Tumore alla prostata: più frutta e verdura riducono il rischio di progressione

Redazione 

Gli uomini amano la carne e ne consumano in proporzione più delle donne, una ricerca Eurispes aveva rivelato che rispetto al genere, sono le donne a seguire di più la dieta vegetariana rispetto agli uomini con un 5,9% di donne contro un 2,6% di uomini (mentre non ci sono differenze per chi sceglie l’alternativa vegana). Una preferenza solo in parte biologica e molto ‘culturale’ legata alla credenza che sia più ‘virile’.

Un’alimentazione ricca di vegetali però, potrebbe essere un valido alleato nella lotta contro il tumore della prostata, in particolare per quanto riguarda la riduzione del rischio di progressione della malattia. Questo è quanto emerge da uno studio recente condotto da ricercatori dell’Università della California di San Francisco e pubblicato sulla rivista JAMA Network Open.

Lo studio ha coinvolto oltre 2.000 uomini con tumore della prostata allo stadio iniziale, monitorati per un periodo di circa sei anni e mezzo. I risultati hanno evidenziato che coloro che seguivano una dieta più ricca di frutta e verdura presentavano un rischio di progressione o recidiva del tumore inferiore del 47% rispetto a chi consumava minori quantità di vegetali.

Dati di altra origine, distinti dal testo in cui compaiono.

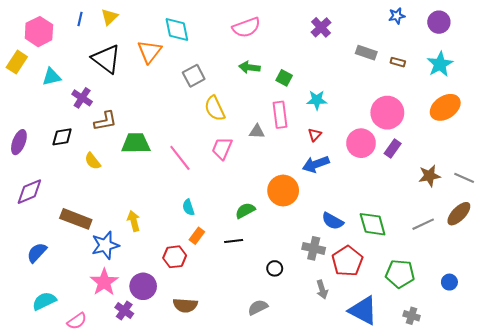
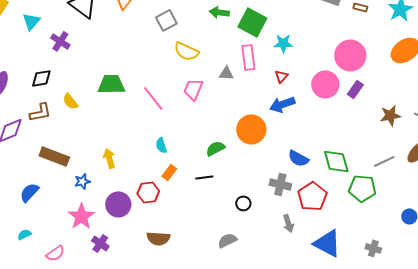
cyan triangle: (52, 77) -> (31, 21), turned -36
green square: (284, 78) -> (252, 22), size x1.8
yellow semicircle: (215, 108) -> (186, 51), turned -40
brown L-shape: (105, 121) -> (40, 112), moved
blue star: (105, 245) -> (82, 181), size x0.6
blue semicircle: (37, 253) -> (29, 192), moved
green pentagon: (400, 274) -> (362, 188), moved
purple circle: (143, 286) -> (118, 204), moved
cyan semicircle: (44, 301) -> (24, 234), size x0.6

Questi dati, seppur provenienti da uno studio osservazionale e quindi non definitivi, suggeriscono che un’alimentazione basata su vegetali possa avere un ruolo significativo nella gestione del tumore alla prostata.

Cosa possiamo mangiare per ridurre il rischio?

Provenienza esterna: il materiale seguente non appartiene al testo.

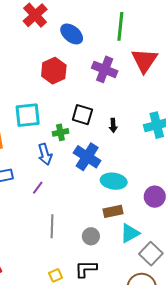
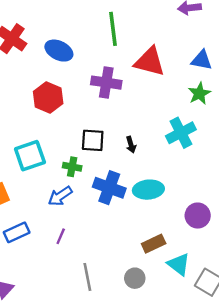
red triangle: (144, 60) -> (150, 62), turned -36
green cross: (60, 132) -> (72, 167), turned 35
blue arrow: (45, 154) -> (60, 196), turned 85
cyan ellipse: (114, 181) -> (148, 190), moved
cyan triangle: (130, 233) -> (179, 264), turned -40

  • Pomodori: ricchi di licopene, un potente antiossidante con potenziali effetti antinfiammatori che potrebbero rallentare o prevenire la progressione del tumore.
  • Verdure crocifere: broccoli, cavolini di Bruxelles, verza e altre verdure appartenenti a questa famiglia contengono composti in grado di ridurre l’infiammazione e l’angiogenesi (la formazione di nuovi vasi sanguigni) che nutre i tumori.
  • Frutta secca: noci, mandorle e pistacchi sono ricchi di grassi sani, fibre e vitamine che possono apportare benefici alla salute in generale e, in particolare, alla salute della prostata.

È importante sottolineare che questi risultati non sostituiscono in alcun modo le terapie tradizionali per il tumore alla prostata. Tuttavia, una dieta sana e ricca di vegetali può rappresentare un valido complemento alle cure mediche per migliorare la prognosi e la qualità della vita dei pazienti.

Oltre a quanto sopra, è importante ricordare che un’alimentazione sana dovrebbe essere ricca di frutta, verdura, cereali integrali e legumi, e limitare il consumo di carne rossa e lavorata. È importante mantenere un peso corporeo sano e fare regolare attività fisica ed è fondamentale consultare il proprio medico o un dietologo per ricevere consigli personalizzati su come migliorare la propria alimentazione.